Work instruction
Scan the records below and copy every line that contains the string "あなたの名前".

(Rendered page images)
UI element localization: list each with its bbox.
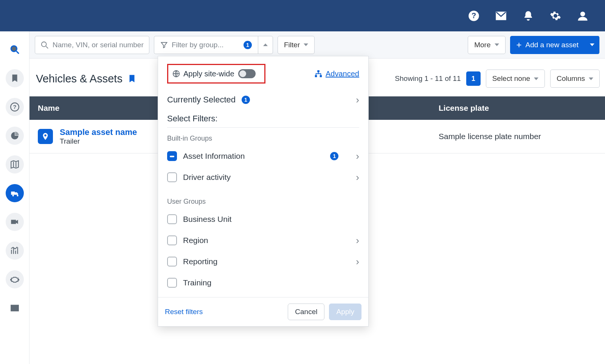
chevron-right-icon: [356, 235, 359, 245]
search-input[interactable]: [53, 41, 144, 49]
help-icon[interactable]: ?: [468, 10, 479, 22]
reports-icon[interactable]: [6, 127, 24, 145]
checkbox[interactable]: [167, 257, 177, 266]
svg-text:?: ?: [472, 11, 476, 20]
filter-option-label: Reporting: [183, 257, 350, 266]
gear-icon[interactable]: [550, 10, 561, 22]
page-number[interactable]: 1: [466, 71, 481, 86]
vehicles-icon[interactable]: [6, 184, 24, 202]
add-asset-caret[interactable]: [585, 36, 600, 54]
filter-option-label: Asset Information: [183, 152, 324, 161]
engine-icon[interactable]: [6, 270, 24, 288]
filter-option[interactable]: Asset Information 1: [167, 146, 359, 167]
svg-point-4: [11, 46, 17, 51]
currently-selected-label: Currently Selected: [167, 95, 236, 105]
left-nav: ?: [0, 31, 29, 364]
dropdown-footer: Reset filters Cancel Apply: [158, 297, 368, 326]
svg-rect-14: [320, 75, 322, 77]
pin-icon: [38, 129, 53, 144]
caret-down-icon: [495, 43, 499, 46]
user-groups-label: User Groups: [167, 198, 359, 206]
chevron-right-icon: [356, 257, 359, 266]
inbox-icon[interactable]: [6, 299, 24, 317]
add-asset-label: Add a new asset: [526, 41, 579, 49]
search-icon: [40, 41, 49, 49]
global-search-icon[interactable]: [6, 40, 24, 59]
add-asset-button[interactable]: + Add a new asset: [510, 36, 585, 54]
filter-label: Filter: [284, 41, 300, 49]
caret-down-icon: [589, 77, 593, 80]
svg-point-3: [580, 11, 585, 16]
svg-rect-13: [315, 75, 317, 77]
user-icon[interactable]: [577, 10, 588, 22]
filter-option-label: Region: [183, 236, 350, 245]
more-button[interactable]: More: [468, 36, 505, 54]
apply-site-wide-row[interactable]: Apply site-wide: [167, 64, 265, 84]
chevron-right-icon: [356, 151, 359, 161]
filter-option[interactable]: Region: [167, 230, 359, 251]
filter-dropdown: Apply site-wide Advanced Currently Selec…: [158, 56, 369, 327]
filter-group-placeholder: Filter by group...: [172, 41, 240, 49]
apply-site-wide-label: Apply site-wide: [183, 70, 234, 78]
select-none-button[interactable]: Select none: [486, 70, 545, 88]
bell-icon[interactable]: [523, 10, 534, 22]
map-icon[interactable]: [6, 155, 24, 173]
bookmark-icon[interactable]: [6, 69, 24, 87]
toolbar: Filter by group... 1 Filter More + Add a…: [29, 31, 605, 59]
reset-filters-link[interactable]: Reset filters: [165, 308, 203, 316]
plus-icon: +: [517, 40, 522, 50]
top-bar: ?: [0, 0, 605, 31]
select-none-label: Select none: [492, 74, 530, 83]
caret-down-icon: [534, 77, 538, 80]
filter-icon: [160, 41, 168, 49]
checkbox[interactable]: [167, 278, 177, 288]
asset-name: Sample asset name: [60, 127, 137, 137]
filter-group-caret[interactable]: [258, 36, 273, 54]
add-asset-group: + Add a new asset: [510, 36, 600, 54]
caret-down-icon: [304, 43, 308, 46]
caret-down-icon: [590, 43, 594, 46]
filter-option[interactable]: Business Unit: [167, 209, 359, 230]
filter-option-label: Training: [183, 278, 359, 287]
cell-license: Sample license plate number: [430, 124, 605, 149]
advanced-label: Advanced: [326, 70, 359, 78]
advanced-link[interactable]: Advanced: [314, 70, 359, 78]
caret-up-icon: [263, 43, 268, 46]
divider: [167, 127, 359, 128]
builtin-groups-label: Built-in Groups: [167, 135, 359, 143]
columns-button[interactable]: Columns: [550, 70, 600, 88]
checkbox-indeterminate[interactable]: [167, 151, 177, 161]
svg-text:?: ?: [13, 104, 16, 110]
currently-selected-row[interactable]: Currently Selected 1: [167, 88, 359, 112]
cancel-button[interactable]: Cancel: [288, 304, 324, 320]
more-label: More: [474, 41, 490, 49]
mail-icon[interactable]: [495, 10, 507, 22]
hierarchy-icon: [314, 70, 323, 78]
checkbox[interactable]: [167, 235, 177, 245]
svg-point-9: [42, 42, 47, 46]
filter-option[interactable]: Training: [167, 272, 359, 293]
checkbox[interactable]: [167, 214, 177, 224]
filter-option-count: 1: [330, 152, 338, 160]
currently-selected-count: 1: [242, 96, 250, 104]
chevron-right-icon: [356, 95, 359, 105]
page-title: Vehicles & Assets: [36, 73, 137, 85]
filter-option[interactable]: Reporting: [167, 251, 359, 272]
filter-button[interactable]: Filter: [278, 36, 315, 54]
page-title-text: Vehicles & Assets: [36, 73, 123, 85]
checkbox[interactable]: [167, 172, 177, 182]
camera-icon[interactable]: [6, 213, 24, 231]
th-license[interactable]: License plate: [430, 104, 605, 113]
filter-group-button[interactable]: Filter by group... 1: [154, 36, 258, 54]
apply-button[interactable]: Apply: [329, 304, 361, 320]
columns-label: Columns: [557, 74, 585, 83]
chevron-right-icon: [356, 172, 359, 182]
filter-group-count: 1: [244, 41, 252, 49]
bookmark-icon[interactable]: [127, 74, 137, 84]
site-wide-toggle[interactable]: [238, 69, 256, 78]
filter-option[interactable]: Driver activity: [167, 167, 359, 188]
analytics-icon[interactable]: [6, 242, 24, 260]
help-nav-icon[interactable]: ?: [6, 98, 24, 116]
search-box[interactable]: [35, 36, 149, 54]
showing-text: Showing 1 - 11 of 11: [395, 74, 461, 83]
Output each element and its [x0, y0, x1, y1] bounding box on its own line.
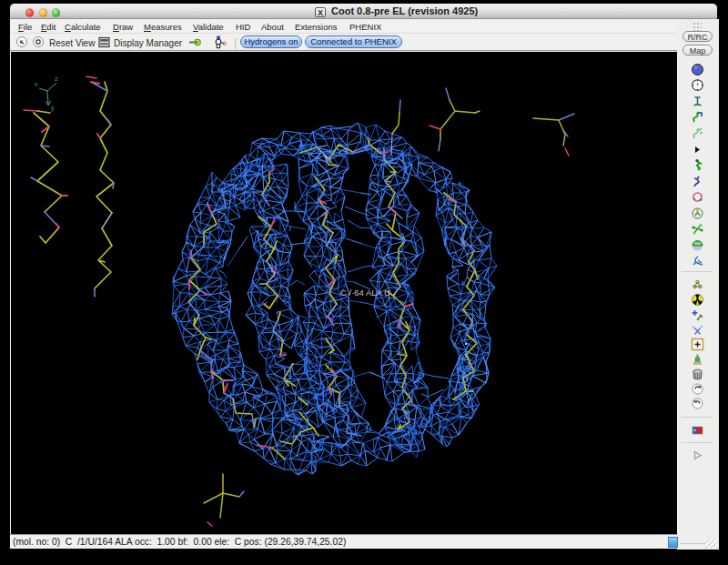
svg-text:C /·64 ALA U: C /·64 ALA U	[340, 288, 390, 298]
svg-text:Side: Side	[694, 242, 701, 246]
svg-text:y: y	[51, 105, 55, 112]
svg-text:x: x	[35, 81, 38, 87]
svg-text:z: z	[55, 76, 58, 82]
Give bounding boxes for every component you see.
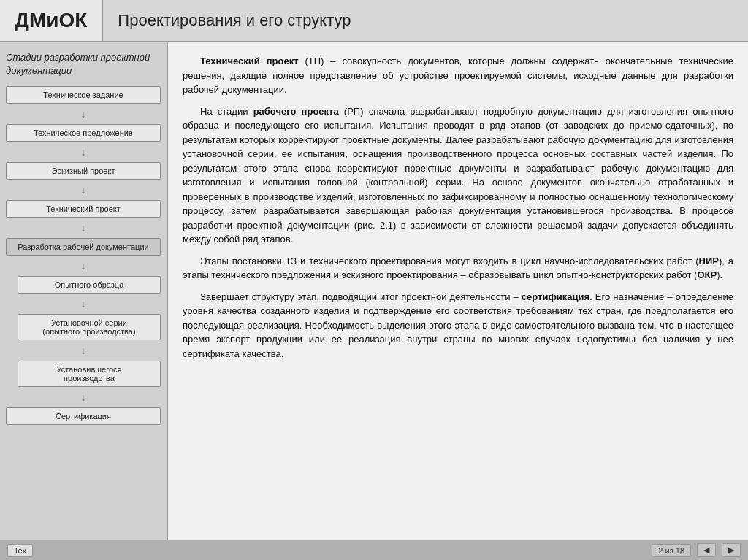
flow-texproj: Технический проект xyxy=(6,200,161,218)
flow-ustanov: Установочной серии(опытного производства… xyxy=(18,314,161,340)
footer-tex-button[interactable]: Tex xyxy=(7,544,33,557)
footer-next-button[interactable]: ▶ xyxy=(722,543,741,557)
p3-text3: ). xyxy=(717,269,722,280)
bold-sert: сертификация xyxy=(522,291,589,302)
paragraph-1: Технический проект (ТП) – совокупность д… xyxy=(183,54,733,97)
bold-rp: рабочего проекта xyxy=(253,106,339,117)
flow-sert: Сертификация xyxy=(6,407,161,425)
paragraph-2: На стадии рабочего проекта (РП) сначала … xyxy=(183,104,733,247)
p2-text: (РП) сначала разрабатывают подробную док… xyxy=(183,106,733,245)
arrow-2: ↓ xyxy=(6,147,161,157)
arrow-3: ↓ xyxy=(6,185,161,195)
flow-tpred: Техническое предложение xyxy=(6,124,161,142)
flow-ustpro: Установившегосяпроизводства xyxy=(18,361,161,387)
sidebar: Стадии разработки проектной документации… xyxy=(0,42,168,540)
bold-nir: НИР xyxy=(699,256,719,266)
footer: Tex 2 из 18 ◀ ▶ xyxy=(0,540,748,560)
paragraph-4: Завершает структуру этап, подводящий ито… xyxy=(183,290,733,361)
flow-opyt: Опытного образца xyxy=(18,276,161,294)
page-title: Проектирования и его структур xyxy=(103,0,748,41)
sidebar-heading: Стадии разработки проектной документации xyxy=(6,51,161,77)
arrow-4: ↓ xyxy=(6,223,161,233)
arrow-7: ↓ xyxy=(6,345,161,356)
arrow-1: ↓ xyxy=(6,109,161,119)
bold-okr: ОКР xyxy=(697,269,717,280)
paragraph-3: Этапы постановки ТЗ и технического проек… xyxy=(183,254,733,283)
main-content: Стадии разработки проектной документации… xyxy=(0,42,748,540)
footer-slide-info: 2 из 18 xyxy=(652,544,691,557)
flow-eskiz: Эскизный проект xyxy=(6,162,161,180)
arrow-5: ↓ xyxy=(6,261,161,271)
arrow-6: ↓ xyxy=(6,299,161,309)
flow-razrab: Разработка рабочей документации xyxy=(6,238,161,256)
arrow-8: ↓ xyxy=(6,392,161,402)
p4-pre: Завершает структуру этап, подводящий ито… xyxy=(200,291,522,302)
bold-tp: Технический проект xyxy=(200,55,299,66)
footer-prev-button[interactable]: ◀ xyxy=(697,543,716,557)
logo: ДМиОК xyxy=(0,0,103,41)
content-area: Технический проект (ТП) – совокупность д… xyxy=(168,42,748,540)
header: ДМиОК Проектирования и его структур xyxy=(0,0,748,42)
p2-pre: На стадии xyxy=(200,106,253,117)
p3-text1: Этапы постановки ТЗ и технического проек… xyxy=(200,256,699,266)
flow-tz: Техническое задание xyxy=(6,86,161,104)
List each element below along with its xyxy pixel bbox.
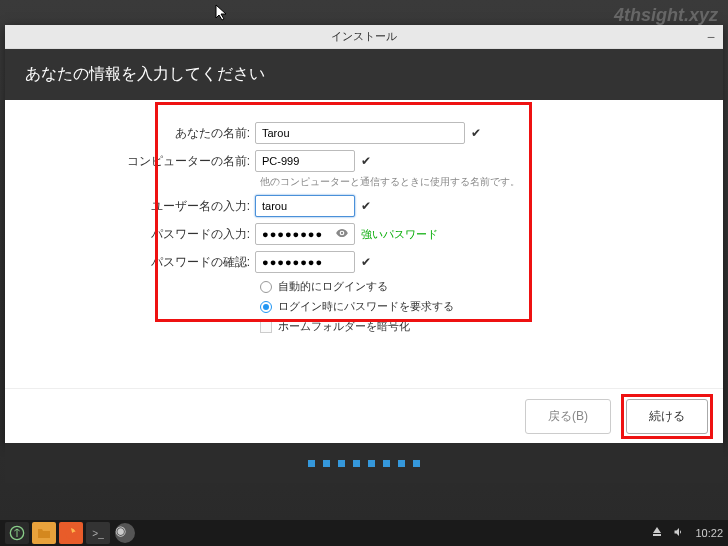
installer-task-icon[interactable]: ◉ [113,522,137,544]
dot [308,460,315,467]
dot [353,460,360,467]
files-icon[interactable] [32,522,56,544]
minimize-button[interactable]: − [707,29,715,45]
eye-icon[interactable] [335,226,349,244]
form-content: あなたの名前: ✔ コンピューターの名前: ✔ 他のコンピューターと通信するとき… [5,100,723,395]
taskbar: >_ ◉ 10:22 [0,520,728,546]
watermark: 4thsight.xyz [614,5,718,26]
volume-icon[interactable] [673,526,685,541]
dot [383,460,390,467]
firefox-icon[interactable] [59,522,83,544]
dot [323,460,330,467]
continue-button[interactable]: 続ける [626,399,708,434]
terminal-icon[interactable]: >_ [86,522,110,544]
clock[interactable]: 10:22 [695,527,723,539]
footer: 戻る(B) 続ける [5,388,723,443]
dot [368,460,375,467]
titlebar[interactable]: インストール − [5,25,723,49]
progress-dots [5,443,723,483]
dot [413,460,420,467]
page-heading: あなたの情報を入力してください [5,49,723,100]
checkbox-icon [260,321,272,333]
highlight-box-continue: 続ける [621,394,713,439]
svg-point-0 [341,232,343,234]
back-button[interactable]: 戻る(B) [525,399,611,434]
dot [338,460,345,467]
menu-button[interactable] [5,522,29,544]
cursor-icon [215,4,229,26]
highlight-box [155,102,532,322]
window-title: インストール [331,29,397,44]
installer-window: インストール − あなたの情報を入力してください あなたの名前: ✔ コンピュー… [5,25,723,443]
svg-point-2 [65,527,77,539]
dot [398,460,405,467]
network-icon[interactable] [651,526,663,541]
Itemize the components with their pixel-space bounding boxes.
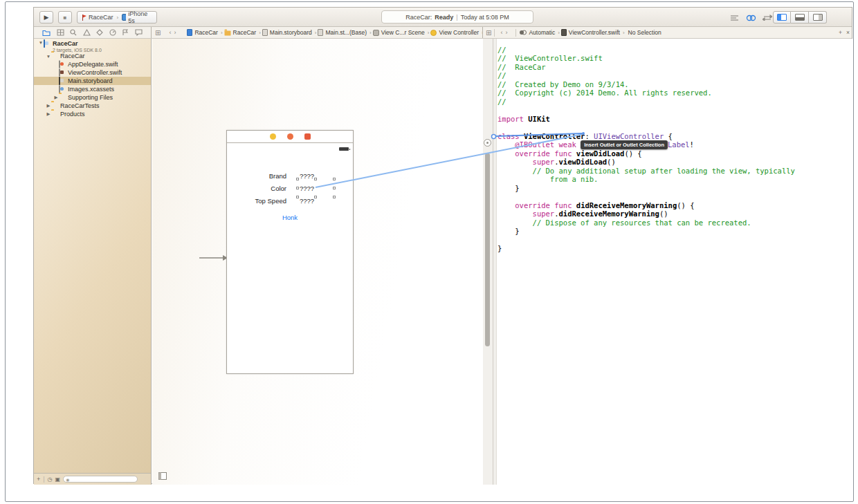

Solved problem
form-content: あなたの名前: ✔ コンピューターの名前: ✔ 他のコンピューターと通信するとき… [5,100,723,395]
installer-window: インストール − あなたの情報を入力してください あなたの名前: ✔ コンピュー… [5,25,723,443]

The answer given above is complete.